Prior to the AIA, the On Sale Bar prevented the patenting of inventions that had been on-sale more than one year before the application’s filing date. 35 U.S.C. 102(b). Pre-AIA, on sale activities include non-enabling secret offers to sell the invention (so long as the invention was otherwise ready-for-patenting). Because most companies outsource elements of product development and manufacture — the rule has created potential for trapping the unwary.

As we said before, we’re quite pleased to see how the high courts in the US nowadays deal with patents. They’re more sceptical. The lower (i.e. district) courts gradually adapt, but that takes time.

Docket Navigator recently highlighted Precision Fabrics Group, Inc. v Tietex International, Ltd. when it wrote:

The court granted in part plaintiff’s motion in limine to preclude expert testimony premised on a revised construction of the claim term in question.

Such expert testimonies often help highlight what patent examiners overlooked (either intentionally or unintentionally) when choosing to grant a patent that’s presently used aggressively. Such scrutiny is much needed and should be encouraged, not impeded, as we said in our last post. The more scrutiny/challenge (e.g. PTAB), the better the quality of patents and legitimacy of justice-making.

Remember a district court case which was mentioned here earlier (design patents on automobile parts); those were upheld as valid by a district court (report from end of last month). Well, guess what happened in Ottah v Fiat at the Federal Circuit. Patently-O reports:

On appeal, the Federal Circuit has affirmed the lower court’s dismissal of Chikezie Ottah’s infringement claim against Fiat, Toyota, Nissan, GM, Ford, and other auto manufacturers — holding it not infringed.


Even after liberally construing the pleadings (for pro se benefit), the court found no plausible claim based upon the patent — as such the dismissal with prejudice was proper.

This is pretty recent (decided March 7th, 2018). We’ve made this local copy of the decision.

No doubt the court and its judges will continue to come under attacks, even racist diatribe (as recently happened).

Watch Camilla Alexandra Hrdy (University of Akron School of Law) suggesting that Trump should write: “IF YOU DON’T HAVE PATENTS, YOU DON’T HAVE A COUNTRY.”

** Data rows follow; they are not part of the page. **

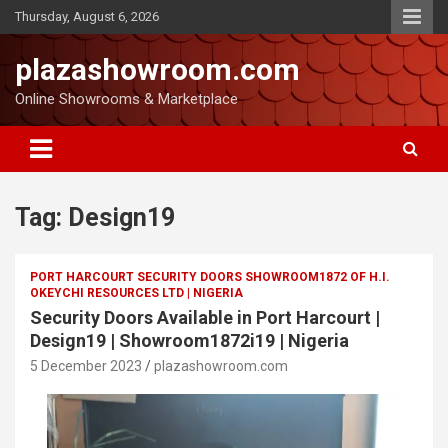
Thursday, August 6, 2026
plazashowroom.com
Online Showrooms & Marketplace
Tag:
Design19
PORT HARCOURT SECURITY DOORS SHOWROOM1872 OF H.I.
OKEYCHI RESOURCES LTD | NIGERIA
Security Doors Available in Port Harcourt |
Design19 | Showroom1872i19 | Nigeria
5 December 2023
plazashowroom.com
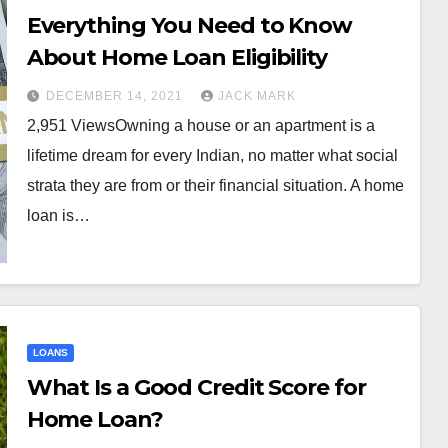
Everything You Need to Know
About Home Loan Eligibility
DECEMBER 14, 2021
JACK MARK
2,951 ViewsOwning a house or an apartment is a
lifetime dream for every Indian, no matter what social
strata they are from or their financial situation. A home
loan is…
LOANS
What Is a Good Credit Score for
Home Loan?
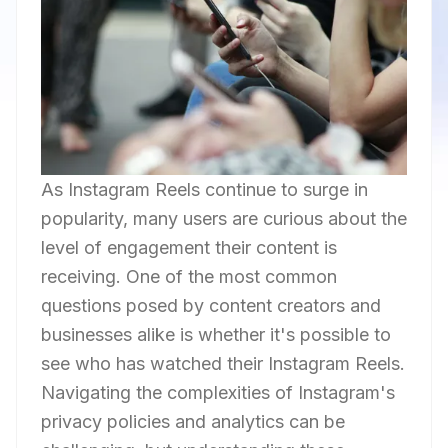
As Instagram Reels continue to surge in
popularity, many users are curious about the
level of engagement their content is
receiving. One of the most common
questions posed by content creators and
businesses alike is whether it's possible to
see who has watched their Instagram Reels.
Navigating the complexities of Instagram's
privacy policies and analytics can be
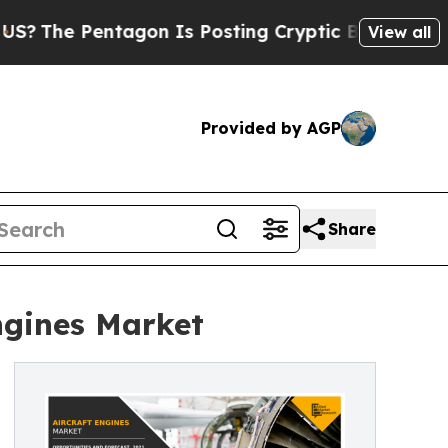
 Pentagon Is Posting Cryptic Biblical Messages 
View all
Provided by AGP
Share
ngines Market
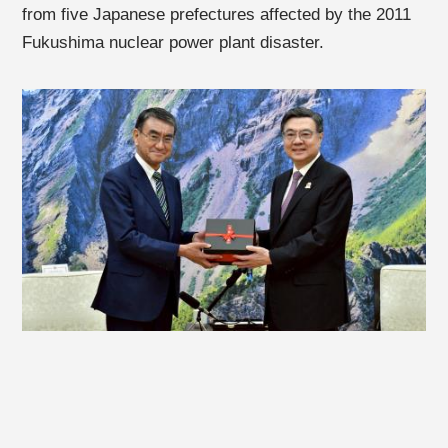
from five Japanese prefectures affected by the 2011
Fukushima nuclear power plant disaster.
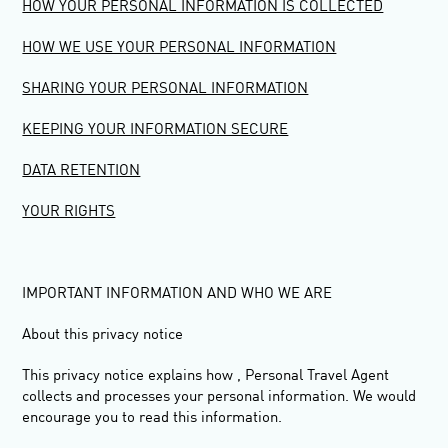
HOW YOUR PERSONAL INFORMATION IS COLLECTED
HOW WE USE YOUR PERSONAL INFORMATION
SHARING YOUR PERSONAL INFORMATION
KEEPING YOUR INFORMATION SECURE
DATA RETENTION
YOUR RIGHTS
IMPORTANT INFORMATION AND WHO WE ARE
About this privacy notice
This privacy notice explains how , Personal Travel Agent
collects and processes your personal information. We would
encourage you to read this information.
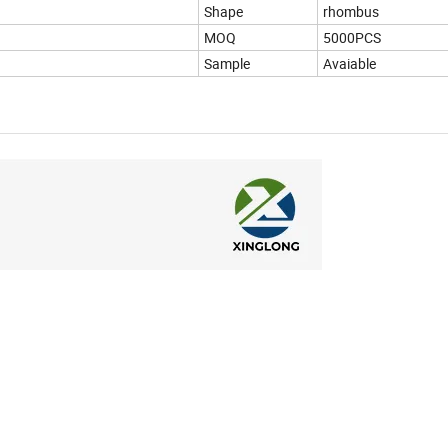
Shape
rhombus
MOQ
5000PCS
Sample
Avaiable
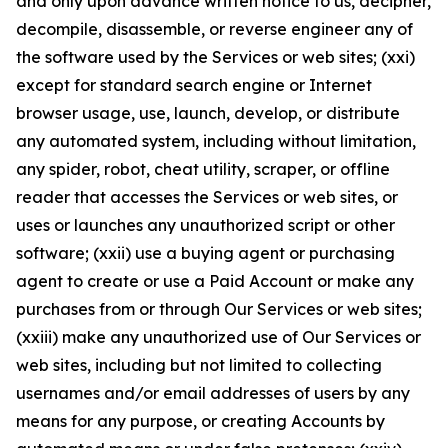
and only upon advance written notice to us, decipher,
decompile, disassemble, or reverse engineer any of
the software used by the Services or web sites; (xxi)
except for standard search engine or Internet
browser usage, use, launch, develop, or distribute
any automated system, including without limitation,
any spider, robot, cheat utility, scraper, or offline
reader that accesses the Services or web sites, or
uses or launches any unauthorized script or other
software; (xxii) use a buying agent or purchasing
agent to create or use a Paid Account or make any
purchases from or through Our Services or web sites;
(xxiii) make any unauthorized use of Our Services or
web sites, including but not limited to collecting
usernames and/or email addresses of users by any
means for any purpose, or creating Accounts by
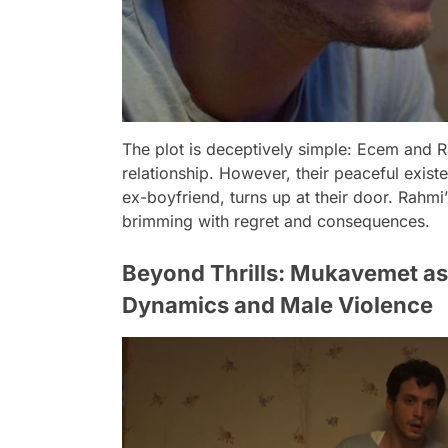
The plot is deceptively simple: Ecem and R
relationship. However, their peaceful exis
ex-boyfriend, turns up at their door. Rahmi’s
brimming with regret and consequences.
Beyond Thrills: Mukavemet a
Dynamics and Male Violence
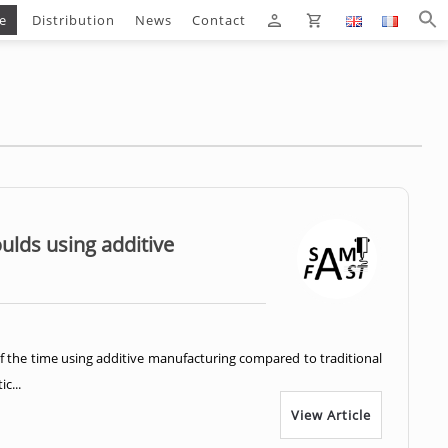
e
Distribution
News
Contact
oulds using additive
f the time using additive manufacturing compared to traditional
c...
View Article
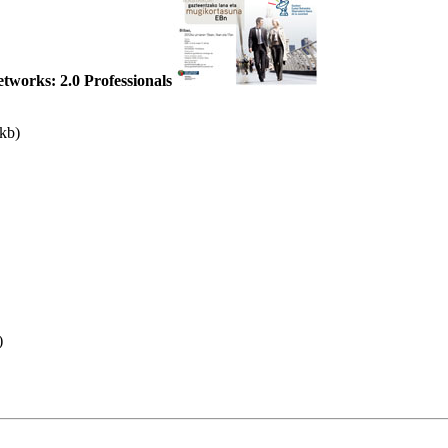
tworks: 2.0 Professionals
 kb)
)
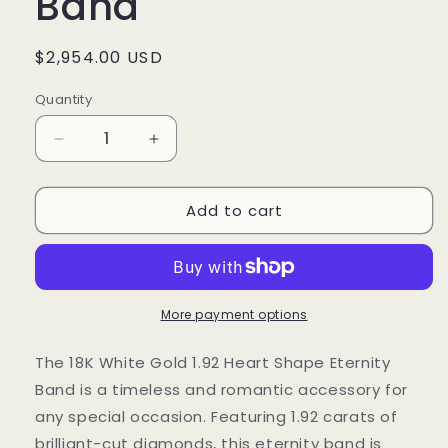
Band
Regular
$2,954.00 USD
price
Quantity
Decrease
Increase
quantity
quantity
for
for
Add to cart
1.92
1.92
Cts
Cts
Natural
Natural
Diamond
Diamond
Heart
Heart
Shape
Shape
More payment options
Eternity
Eternity
Band
Band
The 18K White Gold 1.92 Heart Shape Eternity
Band is a timeless and romantic accessory for
any special occasion. Featuring 1.92 carats of
brilliant-cut diamonds, this eternity band is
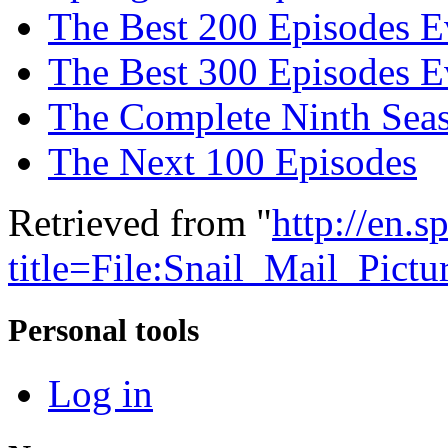
The Best 200 Episodes E
The Best 300 Episodes E
The Complete Ninth Sea
The Next 100 Episodes
Retrieved from "
http://en.
title=File:Snail_Mail_Pict
Personal tools
Log in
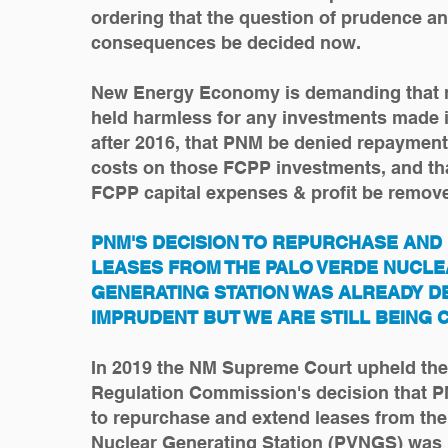
ordering that the question of prudence an
consequences be decided now.
New Energy Economy is demanding that 
held harmless for any investments made i
after 2016, that PNM be denied repayment 
costs on those FCPP investments, and tha
FCPP capital expenses & profit be remove
PNM'S DECISION TO REPURCHASE AND
LEASES FROM THE PALO VERDE NUCL
GENERATING STATION WAS ALREADY D
IMPRUDENT BUT WE ARE STILL BEING
In 2019 the NM Supreme Court upheld the
Regulation Commission's decision that P
to repurchase and extend leases from the
Nuclear Generating Station (PVNGS) was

This is starting to sound even more deranged than Trump himself. What are these people on? Patent maximalism is a mental virus, whose threat to the mind is greater in the presence of echo chambers. And when we say “echo chambers” we mean events organised by the likes of IAM, with support from large law firms such as Finnegan.

“Typically,” Finnegan says, “national stage examination of U.S. applications claiming priority to international PCT applications “commences” 30 months from the priority date of the international application. This commencement date is then used to calculate patent term adjustment if appropriate.”

Timing won’t matter though if your patent is not of concrete/real value, e.g. a software patent, and should never be granted anyway.

In summary, things are changing for the better. But law firms and patent-centric scholars worry that it makes them obsolete.